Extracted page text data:
□ □ □ □ □
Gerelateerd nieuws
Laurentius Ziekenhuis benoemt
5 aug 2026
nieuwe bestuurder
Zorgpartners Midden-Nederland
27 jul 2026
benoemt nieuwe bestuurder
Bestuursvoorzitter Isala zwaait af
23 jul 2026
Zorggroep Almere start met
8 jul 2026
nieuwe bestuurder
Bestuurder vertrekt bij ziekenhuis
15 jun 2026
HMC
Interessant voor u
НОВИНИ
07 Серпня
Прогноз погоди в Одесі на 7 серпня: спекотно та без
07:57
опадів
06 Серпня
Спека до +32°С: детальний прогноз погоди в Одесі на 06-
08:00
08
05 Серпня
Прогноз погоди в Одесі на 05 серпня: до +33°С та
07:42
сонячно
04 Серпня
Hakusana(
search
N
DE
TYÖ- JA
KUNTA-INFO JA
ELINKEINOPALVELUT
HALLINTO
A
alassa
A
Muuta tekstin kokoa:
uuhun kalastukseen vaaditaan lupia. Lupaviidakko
□ □ □ □ □
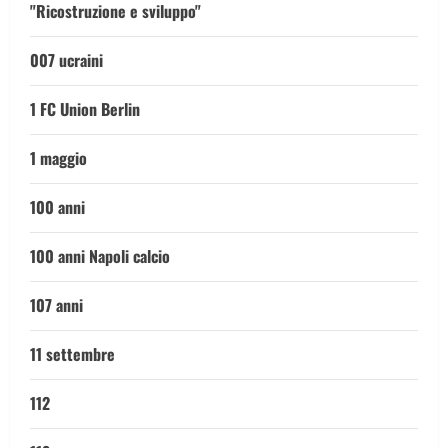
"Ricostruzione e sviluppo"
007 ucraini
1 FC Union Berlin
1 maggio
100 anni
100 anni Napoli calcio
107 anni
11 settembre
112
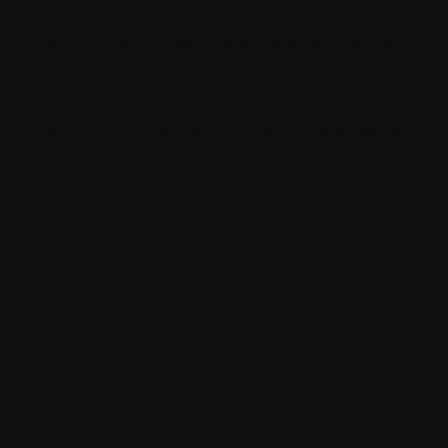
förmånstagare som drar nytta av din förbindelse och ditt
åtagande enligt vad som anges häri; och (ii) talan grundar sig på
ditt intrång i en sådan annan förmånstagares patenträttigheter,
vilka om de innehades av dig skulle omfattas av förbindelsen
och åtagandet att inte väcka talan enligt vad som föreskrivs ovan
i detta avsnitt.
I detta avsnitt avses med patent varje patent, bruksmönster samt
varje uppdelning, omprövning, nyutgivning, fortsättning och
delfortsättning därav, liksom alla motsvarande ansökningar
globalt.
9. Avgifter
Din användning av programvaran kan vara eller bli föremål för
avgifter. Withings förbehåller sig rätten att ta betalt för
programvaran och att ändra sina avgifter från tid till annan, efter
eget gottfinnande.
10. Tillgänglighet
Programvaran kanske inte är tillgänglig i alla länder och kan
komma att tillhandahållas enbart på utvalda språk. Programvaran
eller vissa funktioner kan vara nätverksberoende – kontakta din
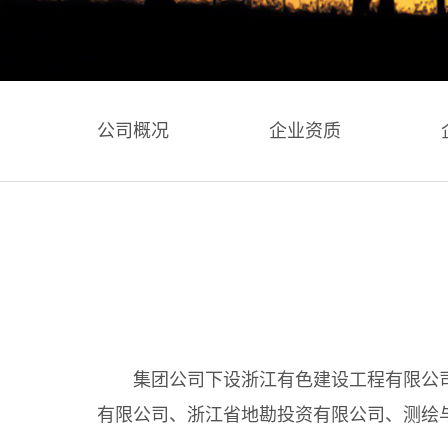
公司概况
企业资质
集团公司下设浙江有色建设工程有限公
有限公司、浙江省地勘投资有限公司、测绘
□ □ □ □ □
■ Exercise prompt
Copy each line from the data above that includes "enligt".

■ Completed exercise
åtagande enligt vad som anges häri; och (ii) talan grundar sig på
och åtagandet att inte väcka talan enligt vad som föreskrivs ovan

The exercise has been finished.